The future of the crude, worth well over $1 billion at current prices, has become even more unclear after Washington last week increased its pressure on Iran, saying it would end all sanction exemptions at the start of May.
“No responsible Chinese company with any international exposure will have anything to do with Iran oil unless they are specifically told by the Chinese government to do so,” said Tilak Doshi of oil and gas consultancy Muse, Stancil & Co in Singapore.
China last week formally complained to the United States over the unilateral Iran sanctions, but U.S. officials have said Washington is not considering a further short-term waiver or a wind-down period.

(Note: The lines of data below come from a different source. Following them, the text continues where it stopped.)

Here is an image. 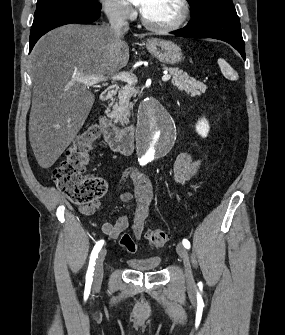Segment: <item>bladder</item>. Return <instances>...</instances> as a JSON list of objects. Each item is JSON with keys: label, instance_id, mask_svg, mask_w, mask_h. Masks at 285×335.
<instances>
[{"label": "bladder", "instance_id": "bladder-1", "mask_svg": "<svg viewBox=\"0 0 285 335\" xmlns=\"http://www.w3.org/2000/svg\"><path fill=\"white\" fill-rule=\"evenodd\" d=\"M162 257L149 256L145 258H127V265L132 271L141 273H152L154 272V265H161Z\"/></svg>", "mask_w": 285, "mask_h": 335}]
</instances>
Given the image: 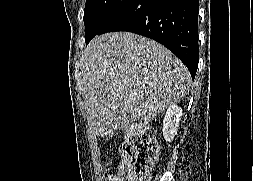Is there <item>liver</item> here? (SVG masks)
<instances>
[{"label":"liver","instance_id":"1","mask_svg":"<svg viewBox=\"0 0 253 181\" xmlns=\"http://www.w3.org/2000/svg\"><path fill=\"white\" fill-rule=\"evenodd\" d=\"M81 74L88 123L102 137L147 124L186 95L190 80L168 49L129 32L95 37L83 52Z\"/></svg>","mask_w":253,"mask_h":181}]
</instances>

The 20 million barrels is equal to about a month’s worth of China’s imports from Iran over the past six months, or about two days of the country’s total imports.
Iran says it will continue to export oil in defiance of U.S. sanctions.

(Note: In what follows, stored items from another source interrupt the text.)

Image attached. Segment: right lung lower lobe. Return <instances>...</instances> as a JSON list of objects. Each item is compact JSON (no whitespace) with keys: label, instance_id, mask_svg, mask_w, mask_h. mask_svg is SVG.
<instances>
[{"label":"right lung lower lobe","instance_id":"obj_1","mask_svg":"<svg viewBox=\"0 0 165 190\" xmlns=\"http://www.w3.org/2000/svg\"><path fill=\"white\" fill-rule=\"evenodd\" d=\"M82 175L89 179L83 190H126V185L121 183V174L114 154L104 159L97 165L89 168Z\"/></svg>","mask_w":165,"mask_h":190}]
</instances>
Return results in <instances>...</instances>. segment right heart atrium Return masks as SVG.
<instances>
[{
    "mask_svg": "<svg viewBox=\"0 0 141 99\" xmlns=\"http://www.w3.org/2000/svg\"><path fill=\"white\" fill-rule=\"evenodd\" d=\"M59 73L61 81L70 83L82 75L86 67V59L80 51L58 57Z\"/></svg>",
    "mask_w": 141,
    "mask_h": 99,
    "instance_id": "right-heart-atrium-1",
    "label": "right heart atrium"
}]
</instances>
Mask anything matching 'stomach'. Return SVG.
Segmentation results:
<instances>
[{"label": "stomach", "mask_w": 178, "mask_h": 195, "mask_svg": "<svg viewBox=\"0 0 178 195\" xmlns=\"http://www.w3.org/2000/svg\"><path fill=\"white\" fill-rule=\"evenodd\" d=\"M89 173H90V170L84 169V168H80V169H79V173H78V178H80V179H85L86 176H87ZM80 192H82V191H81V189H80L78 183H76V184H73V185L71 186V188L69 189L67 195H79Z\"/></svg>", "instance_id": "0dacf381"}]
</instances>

A senior official with the National Iranian Tanker Company (NITC), who spoke on condition of anonymity, told Reuters: “We will continue to sell our oil.”

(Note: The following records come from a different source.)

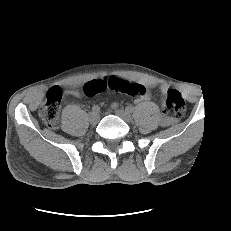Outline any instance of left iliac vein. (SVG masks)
<instances>
[{
	"label": "left iliac vein",
	"instance_id": "4c4485c4",
	"mask_svg": "<svg viewBox=\"0 0 231 231\" xmlns=\"http://www.w3.org/2000/svg\"><path fill=\"white\" fill-rule=\"evenodd\" d=\"M115 114L119 117H121L126 122H132L133 118L131 114L125 110L117 109L115 110Z\"/></svg>",
	"mask_w": 231,
	"mask_h": 231
}]
</instances>
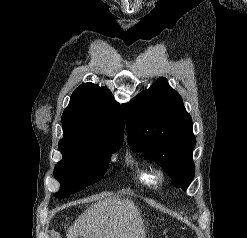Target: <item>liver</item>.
<instances>
[{"label":"liver","instance_id":"1","mask_svg":"<svg viewBox=\"0 0 247 238\" xmlns=\"http://www.w3.org/2000/svg\"><path fill=\"white\" fill-rule=\"evenodd\" d=\"M141 215L128 199L108 198L91 205L69 227L67 238H145Z\"/></svg>","mask_w":247,"mask_h":238}]
</instances>
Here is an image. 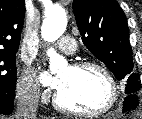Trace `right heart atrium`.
<instances>
[{
    "instance_id": "obj_1",
    "label": "right heart atrium",
    "mask_w": 142,
    "mask_h": 119,
    "mask_svg": "<svg viewBox=\"0 0 142 119\" xmlns=\"http://www.w3.org/2000/svg\"><path fill=\"white\" fill-rule=\"evenodd\" d=\"M16 89L21 98L32 102L38 100L40 91L33 70L28 68L22 72L17 80Z\"/></svg>"
}]
</instances>
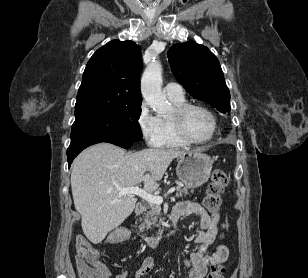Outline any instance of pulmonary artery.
I'll return each instance as SVG.
<instances>
[{"mask_svg":"<svg viewBox=\"0 0 308 278\" xmlns=\"http://www.w3.org/2000/svg\"><path fill=\"white\" fill-rule=\"evenodd\" d=\"M164 92L168 98L171 99H182L184 98V91L179 84L176 83H168L164 87Z\"/></svg>","mask_w":308,"mask_h":278,"instance_id":"pulmonary-artery-1","label":"pulmonary artery"}]
</instances>
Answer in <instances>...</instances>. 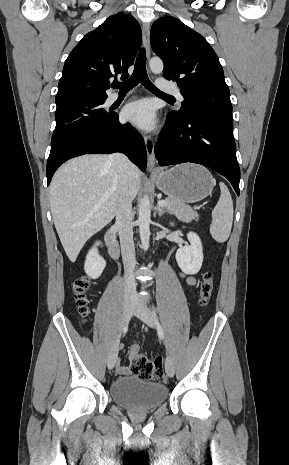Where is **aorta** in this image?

“Iran is now desperate and will deal with anyone with steep discounts as long as they get paid somehow,” said Doshi.
SOME OIL TAKEN
Some Iranian oil sent to Dalian has moved, according to a ship tracking analyst at Refinitiv.
Dan, a supertanker owned by NITC moved 2 million barrels of oil from Dalian more than 1,000 km (620 miles) to the south to the Ningbo Shi Hua crude oil terminal in March, according to Refinitiv data.
Ningbo is home to Sinopec’s Zhenhai refinery, one of the country’s largest oil plants with a capacity of 500,000 barrels a day and a top processor of Iranian oil.
Sinopec declined to comment.
The Iranian tanker was chartered by state-run Chinese trader Zhuhai Zhenrong Corp, according to Refinitiv analyst Emma Li. The NITC official confirmed the oil was taken by Zhuhai Zhenrong.
Zhenrong was started in the 1990s and brokered the first oil supply deals between Iran and China. At that time, Iran was supplying oil to China to pay for arms supplied by Beijing during the 1980-88 Iran-Iraq war. Zhuhai Zhenrong still specializes mainly in buying Iranian oil.
An official at the general manager’s office with Zhuhai Zhenrong’s office in Beijing said he could not immediately comment. The company did not reply to a fax seeking comment.
For now, more Iranian oil is heading to China, with the supertankers Stream and Dream II due to arrive in eastern China from Iran on May 5 and May 7, respectively, Refinitiv data showed.
Some of this crude may be from Chinese investments into Iranian oilfields, a sanctions grey area.
Whether China will keep buying oil from Iran remains unclear, but analysts at Fitch Solutions said in a note “there may be scope for imports via barter or non-compliance from … China.”
Muse, Stancil & Co’s Doshi said the only way to get the Iranian oil out of Dalian now was by cheating.
“Only rogue parties might try to cheat the system and try to pass the Iranian oil at Dalian as something else via fraudulent docs. But I doubt this is easy or can amount to much in terms of volume.”